Total time: 14 hours
There were a few bugs that came along the way. The motor was rated for 0V to 12 V but it also needed to hold for voltage up to 20V on the power supply. However, when it was cranked up the velocity computation would freeze at 3 rev/sec. This was because the interrupt code was taking too long to run. At the time I had 4 different if/else if statements for all the different cases I could see (think truth table), i.e when A is 1 and B is 0 and so on. I tried compressing a few ways until eventually I had a single if statement checking if A == B and then an else statement!
Also, the starter code selected the pins as pull ups but it needed to be pull downs in order for the motor to run!
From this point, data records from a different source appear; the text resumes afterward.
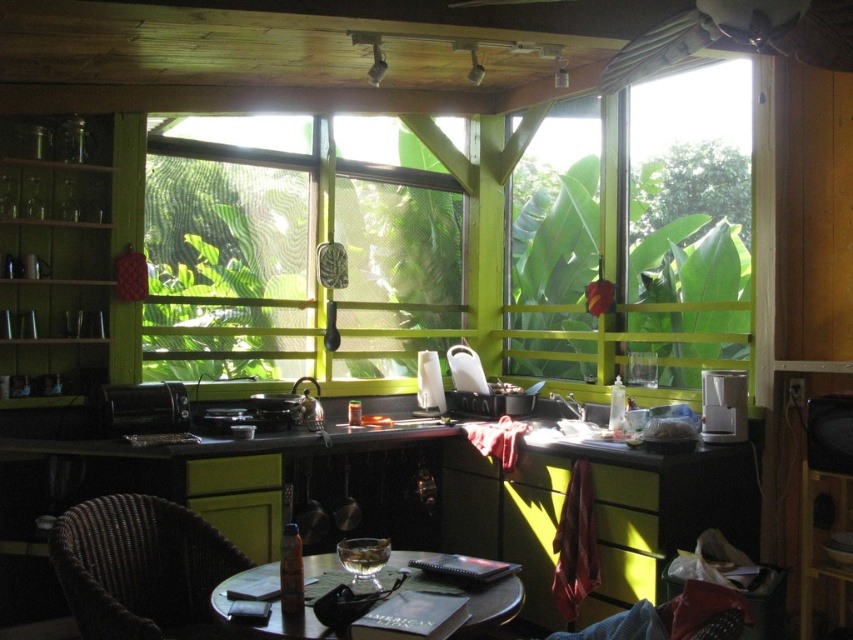 Question: Is clear plastic window at center thinner than green wooden window at center?

Choices:
 (A) no
 (B) yes

Answer: (A)

Question: Where is transparent plastic window at center located in relation to wooden round table at center in the image?

Choices:
 (A) above
 (B) below

Answer: (A)

Question: Is transparent plastic window at center positioned before wooden round table at center?

Choices:
 (A) no
 (B) yes

Answer: (A)

Question: Among these points, which one is farthest from the camera?

Choices:
 (A) (410, 348)
 (B) (178, 340)

Answer: (A)

Question: Among these points, which one is farthest from the camera?

Choices:
 (A) (187, 296)
 (B) (84, 508)
 (C) (492, 582)

Answer: (A)

Question: Among these points, which one is nearest to the camera?

Choices:
 (A) (364, 257)
 (B) (212, 620)
 (C) (384, 308)
 (D) (720, 170)

Answer: (B) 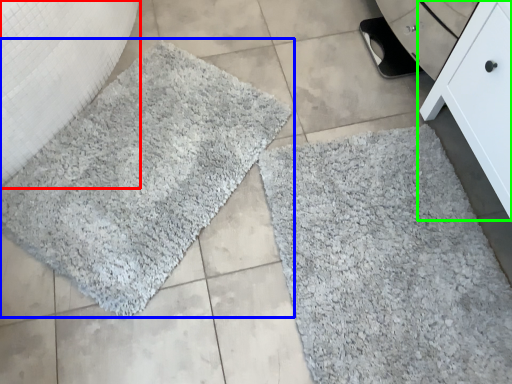 Question: Estimate the real-world distances between objects in this image. Which object is farther from granite (highlighted by a red box), bath mat (highlighted by a blue box) or furniture (highlighted by a green box)?

Choices:
 (A) bath mat
 (B) furniture

Answer: (B) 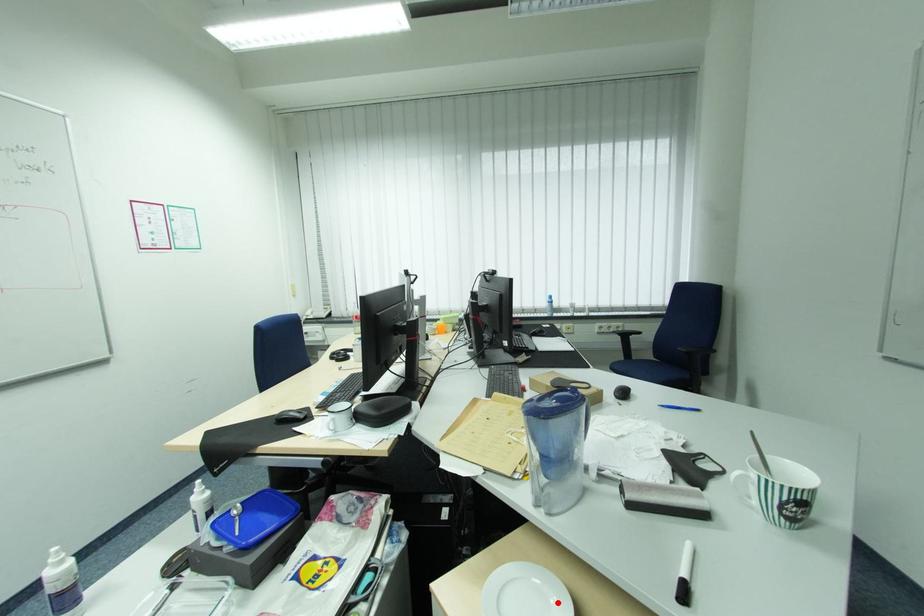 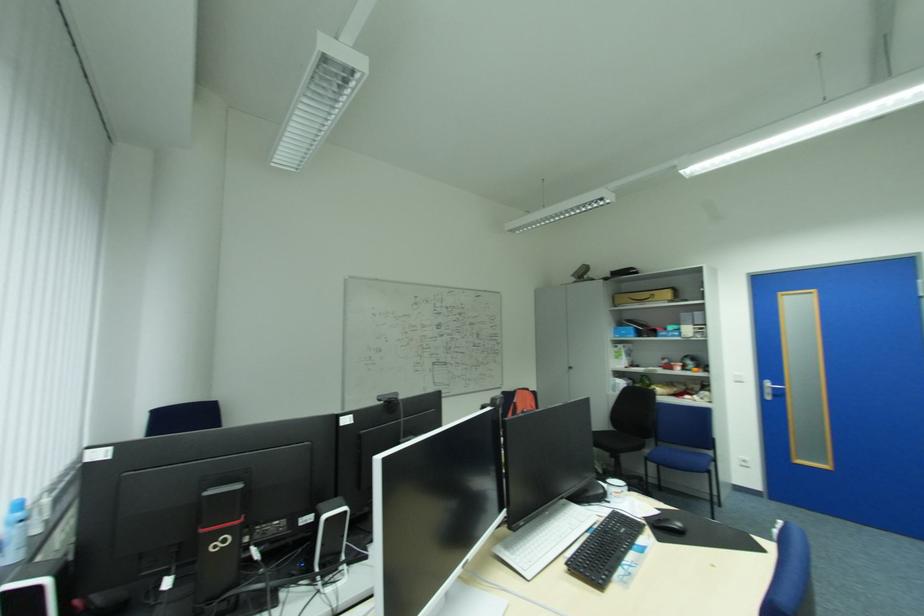 Question: I am providing you with two images of the same scene from different viewpoints. A red point is marked on the first image. Is the red point's position out of view in image 2?

Choices:
 (A) Yes
 (B) No

Answer: (A) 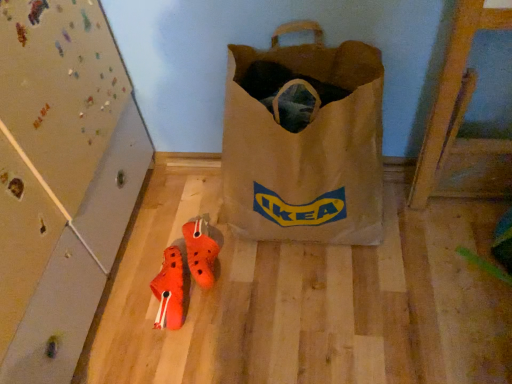 At what (x,y) coordinates should I click in order to perform the action: click on free space to the back side of orange matte sneakers at lower center, arranged as the first footwear when viewed from the left. Please return your answer as a coordinate pair (x, y). The image size is (512, 384). Looking at the image, I should click on (162, 238). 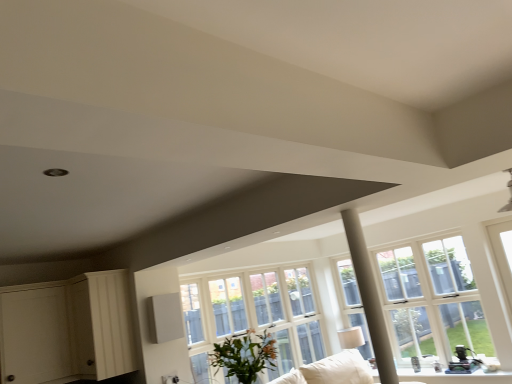 Question: Is clear glass window at center not close to white fabric couch at lower center?

Choices:
 (A) yes
 (B) no

Answer: (A)

Question: Is clear glass window at center thinner than white fabric couch at lower center?

Choices:
 (A) yes
 (B) no

Answer: (A)

Question: From a real-world perspective, is clear glass window at center on top of white fabric couch at lower center?

Choices:
 (A) no
 (B) yes

Answer: (B)

Question: Would you say clear glass window at center contains white fabric couch at lower center?

Choices:
 (A) yes
 (B) no

Answer: (B)

Question: Does clear glass window at center touch white fabric couch at lower center?

Choices:
 (A) yes
 (B) no

Answer: (B)

Question: From the image's perspective, is white wood dresser at lower left above or below green leafy plant at center?

Choices:
 (A) below
 (B) above

Answer: (B)

Question: In terms of height, does white wood dresser at lower left look taller or shorter compared to green leafy plant at center?

Choices:
 (A) short
 (B) tall

Answer: (B)

Question: Visually, is white wood dresser at lower left positioned to the left or to the right of green leafy plant at center?

Choices:
 (A) left
 (B) right

Answer: (A)

Question: Considering the positions of white wood dresser at lower left and green leafy plant at center in the image, is white wood dresser at lower left bigger or smaller than green leafy plant at center?

Choices:
 (A) small
 (B) big

Answer: (B)

Question: Choose the correct answer: Is white wood dresser at lower left inside white fabric couch at lower center or outside it?

Choices:
 (A) outside
 (B) inside

Answer: (A)

Question: Is white wood dresser at lower left bigger or smaller than white fabric couch at lower center?

Choices:
 (A) big
 (B) small

Answer: (B)

Question: From a real-world perspective, is white wood dresser at lower left positioned above or below white fabric couch at lower center?

Choices:
 (A) above
 (B) below

Answer: (A)

Question: In the image, is white wood dresser at lower left positioned in front of or behind white fabric couch at lower center?

Choices:
 (A) behind
 (B) front

Answer: (B)

Question: Would you say clear glass window at center is to the left or to the right of green leafy plant at center in the picture?

Choices:
 (A) left
 (B) right

Answer: (B)

Question: From a real-world perspective, relative to green leafy plant at center, is clear glass window at center vertically above or below?

Choices:
 (A) above
 (B) below

Answer: (A) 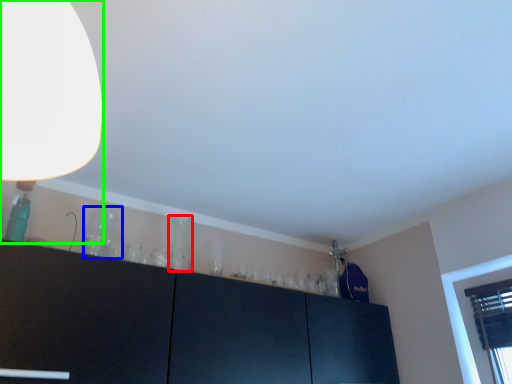 Question: Which object is positioned farthest from glass vase (highlighted by a red box)? Select from glass vase (highlighted by a blue box) and lamp (highlighted by a green box).

Choices:
 (A) glass vase
 (B) lamp

Answer: (B) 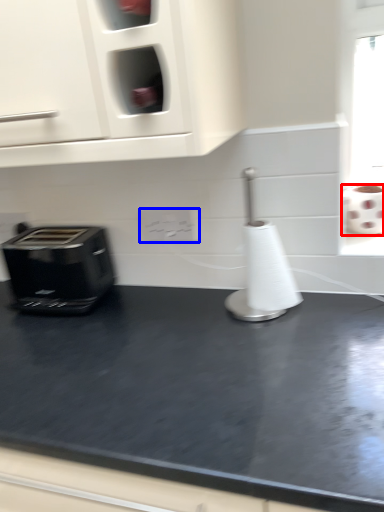 Question: Which object appears closest to the camera in this image, toilet paper (highlighted by a red box) or electric outlet (highlighted by a blue box)?

Choices:
 (A) toilet paper
 (B) electric outlet

Answer: (A) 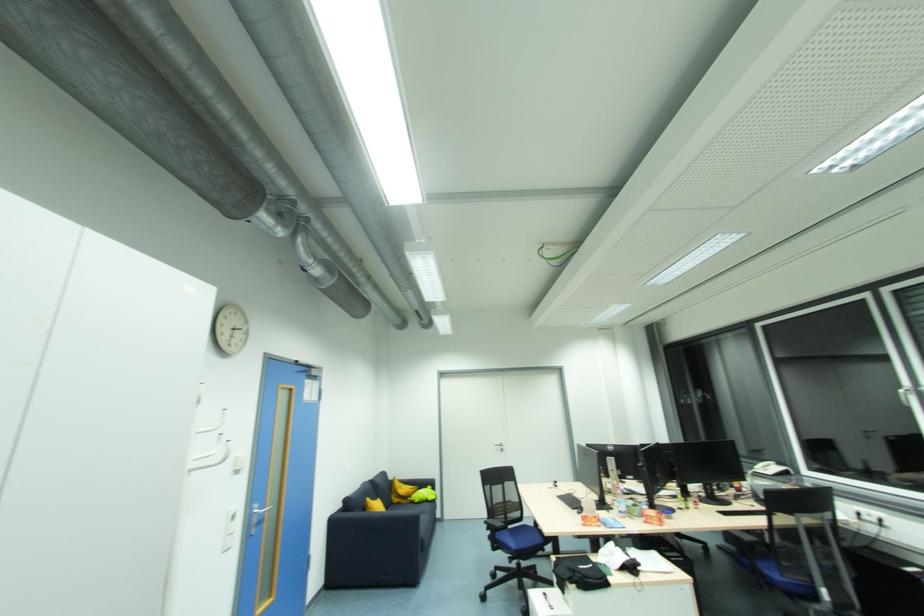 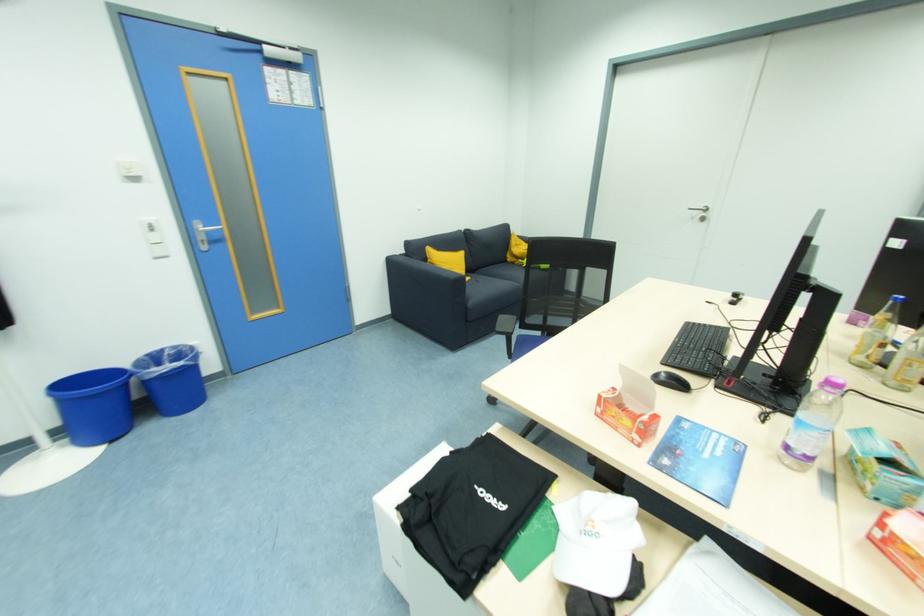 Find the pixel in the second image that matches [505,451] in the first image.

(706, 221)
Lastly, I had set my counter to be a uint32_t which meant that it was unsigned and thus recorded as a 2’s complement number. But it was being read as a signed integer so it produced extremely large revolution numbers which wasn’t accurate!
AI Prototype Summary
I used Chat GPT 5 Pro to come up with the following code
``` // globals TIM_HandleTypeDef htim2; volatile int64_t enc_base = 0; // extends 32-bit counter to 64-bit
static void MX_GPIO_TIM2_EncoderPins_Init(void) { __HAL_RCC_GPIOA_CLK_ENABLE();
GPIO_InitTypeDef g = {0};
g.Pin = GPIO_PIN_0 | GPIO_PIN_1; // PA0=A, PA1=B
g.Mode = GPIO_MODE_AF_PP; // AF input for timer
g.Pull = GPIO_PULLUP; // typical for open-collector encoders
g.Speed = GPIO_SPEED_FREQ_HIGH;
g.Alternate = GPIO_AF1_TIM2;
HAL_GPIO_Init(GPIOA, &g);
}
static void MX_TIM2_Encoder_Init(void) { __HAL_RCC_TIM2_CLK_ENABLE();
htim2.Instance = TIM2; // 32-bit
htim2.Init.Prescaler = 0;
htim2.Init.CounterMode = TIM_COUNTERMODE_UP;
htim2.Init.Period = 0xFFFFFFFFu; // full 32-bit span
htim2.Init.ClockDivision = TIM_CLOCKDIVISION_DIV1;
htim2.Init.AutoReloadPreload = TIM_AUTORELOAD_PRELOAD_DISABLE;
TIM_Encoder_InitTypeDef enc = {0};
enc.EncoderMode = TIM_ENCODERMODE_TI12; // count on both TI1 & TI2
enc.IC1Polarity = TIM_ICPOLARITY_RISING; // set both to RISING; encoder mode handles direction
enc.IC1Selection = TIM_ICSELECTION_DIRECTTI;
enc.IC1Prescaler = TIM_ICPSC_DIV1;
enc.IC1Filter = 4; // small digital filter (0..15); increase if lines are noisy
enc.IC2Polarity = TIM_ICPOLARITY_RISING;
enc.IC2Selection = TIM_ICSELECTION_DIRECTTI;
enc.IC2Prescaler = TIM_ICPSC_DIV1;
enc.IC2Filter = 4;
HAL_TIM_Encoder_Init(&htim2, &enc);
// Enable update interrupt (fires only on overflow/underflow)
__HAL_TIM_CLEAR_FLAG(&htim2, TIM_FLAG_UPDATE);
__HAL_TIM_ENABLE_IT(&htim2, TIM_IT_UPDATE);
HAL_NVIC_SetPriority(TIM2_IRQn, 1, 0);
HAL_NVIC_EnableIRQ(TIM2_IRQn);
HAL_TIM_Encoder_Start(&htim2, TIM_CHANNEL_ALL);
}
// Call this from startup code after HAL_Init() void Encoder_Init(void) { MX_GPIO_TIM2_EncoderPins_Init(); MX_TIM2_Encoder_Init(); }
// Standard HAL IRQ shim: void TIM2_IRQHandler(void) { HAL_TIM_IRQHandler(&htim2); }
// Overflow/underflow callback: extend 32-bit TIM2->CNT to 64 bits void HAL_TIM_PeriodElapsedCallback(TIM_HandleTypeDef *htim) { if (htim->Instance == TIM2) { if (__HAL_TIM_IS_TIM_COUNTING_DOWN(htim)) { enc_base -= (int64_t)0x100000000ULL; // underflow (downwards) } else { enc_base += (int64_t)0x100000000ULL; // overflow (upwards) } } }
// Read absolute position (thread-safe snapshot) int64_t Encoder_GetPosition(void) { uint32_t cnt = __HAL_TIM_GET_COUNTER(&htim2); __disable_irq(); int64_t base = enc_base; __enable_irq(); return base + (int64_t)cnt; }
```
It called upon a few nonexisting registers and even with all my code it didn’t compile.
However, I did ask it about the differences between manual polling and interrupts and it gave me a very descriptive explanation there which I really appreciated.